_How to complete this task_
Search the records for "方大炭素". Report every line where it occurs.

_Dataset content_
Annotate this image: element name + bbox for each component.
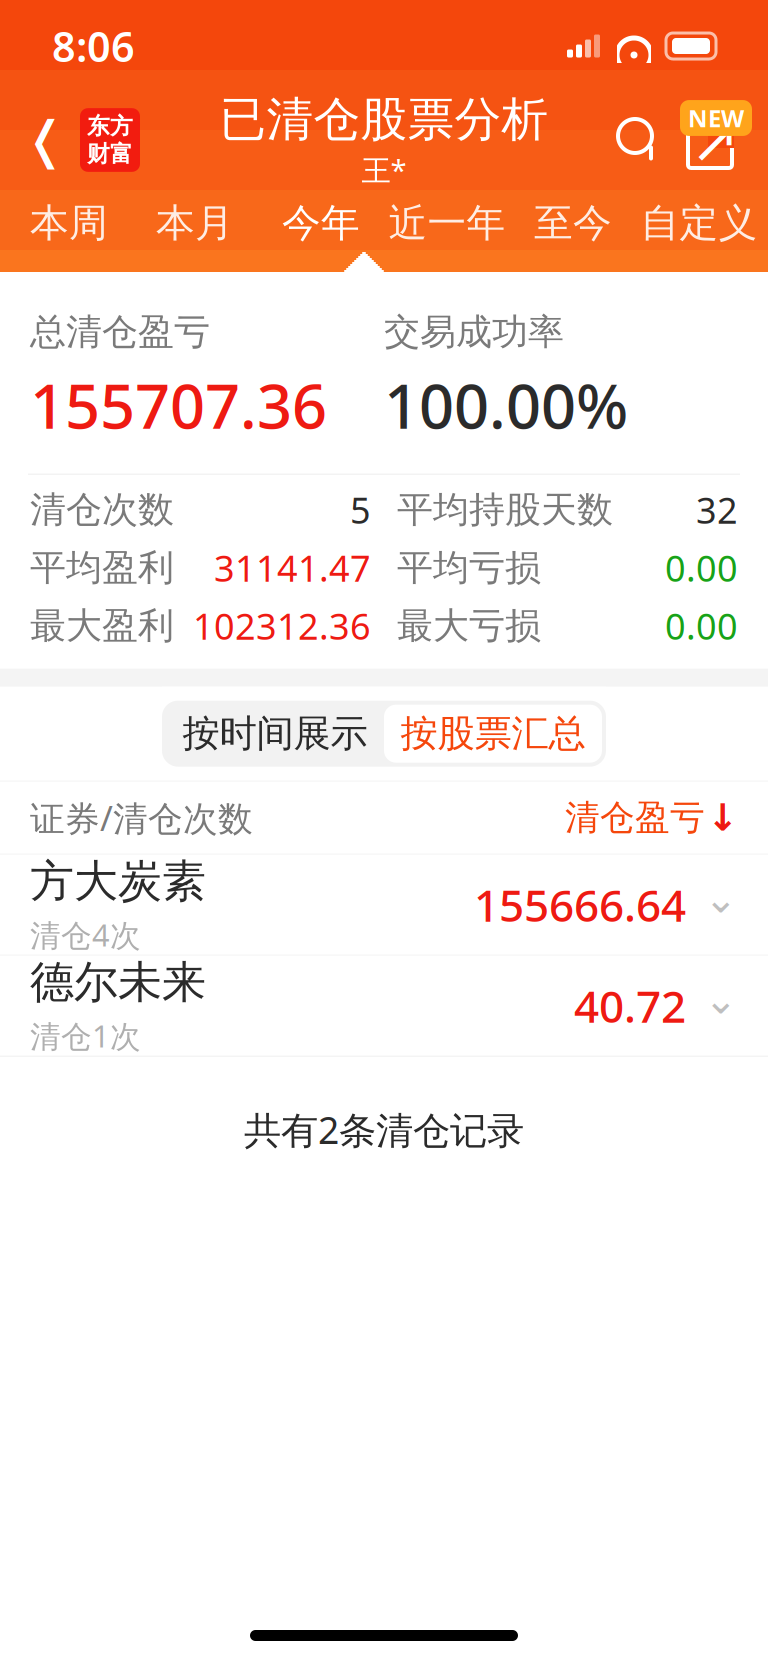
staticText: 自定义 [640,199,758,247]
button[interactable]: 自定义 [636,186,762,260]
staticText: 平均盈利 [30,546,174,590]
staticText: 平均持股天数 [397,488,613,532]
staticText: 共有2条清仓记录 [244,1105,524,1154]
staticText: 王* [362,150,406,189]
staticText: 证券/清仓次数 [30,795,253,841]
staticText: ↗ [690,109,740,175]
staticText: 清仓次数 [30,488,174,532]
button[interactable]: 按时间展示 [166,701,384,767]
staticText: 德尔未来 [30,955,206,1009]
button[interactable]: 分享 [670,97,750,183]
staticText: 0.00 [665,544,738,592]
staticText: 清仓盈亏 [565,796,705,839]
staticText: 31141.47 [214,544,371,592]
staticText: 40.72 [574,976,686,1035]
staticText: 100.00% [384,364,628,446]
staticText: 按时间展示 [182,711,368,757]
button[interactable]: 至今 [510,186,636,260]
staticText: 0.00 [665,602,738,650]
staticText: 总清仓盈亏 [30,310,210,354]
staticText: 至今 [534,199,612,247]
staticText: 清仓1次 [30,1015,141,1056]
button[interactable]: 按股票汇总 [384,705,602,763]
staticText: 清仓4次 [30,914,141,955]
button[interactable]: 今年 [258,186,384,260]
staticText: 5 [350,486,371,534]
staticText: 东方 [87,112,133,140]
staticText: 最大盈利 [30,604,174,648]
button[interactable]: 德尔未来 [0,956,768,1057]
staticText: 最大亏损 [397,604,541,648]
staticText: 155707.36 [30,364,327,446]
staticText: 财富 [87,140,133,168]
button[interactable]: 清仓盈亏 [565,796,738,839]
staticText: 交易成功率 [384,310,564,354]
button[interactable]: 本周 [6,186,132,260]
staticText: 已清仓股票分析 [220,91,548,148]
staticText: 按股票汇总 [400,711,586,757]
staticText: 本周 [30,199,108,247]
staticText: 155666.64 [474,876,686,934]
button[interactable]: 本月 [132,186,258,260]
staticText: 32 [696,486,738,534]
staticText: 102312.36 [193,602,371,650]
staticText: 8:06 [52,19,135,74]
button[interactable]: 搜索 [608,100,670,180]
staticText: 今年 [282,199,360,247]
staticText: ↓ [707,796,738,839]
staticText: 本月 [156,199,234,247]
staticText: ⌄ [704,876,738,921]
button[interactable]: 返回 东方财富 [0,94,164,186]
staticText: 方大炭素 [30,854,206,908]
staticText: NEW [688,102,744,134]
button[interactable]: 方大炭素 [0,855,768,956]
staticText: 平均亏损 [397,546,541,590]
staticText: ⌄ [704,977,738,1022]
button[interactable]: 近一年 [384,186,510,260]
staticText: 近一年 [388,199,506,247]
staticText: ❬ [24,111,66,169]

_Response for this exercise_
staticText: 方大炭素 [30,854,206,908]
button[interactable]: 方大炭素 [0,855,768,956]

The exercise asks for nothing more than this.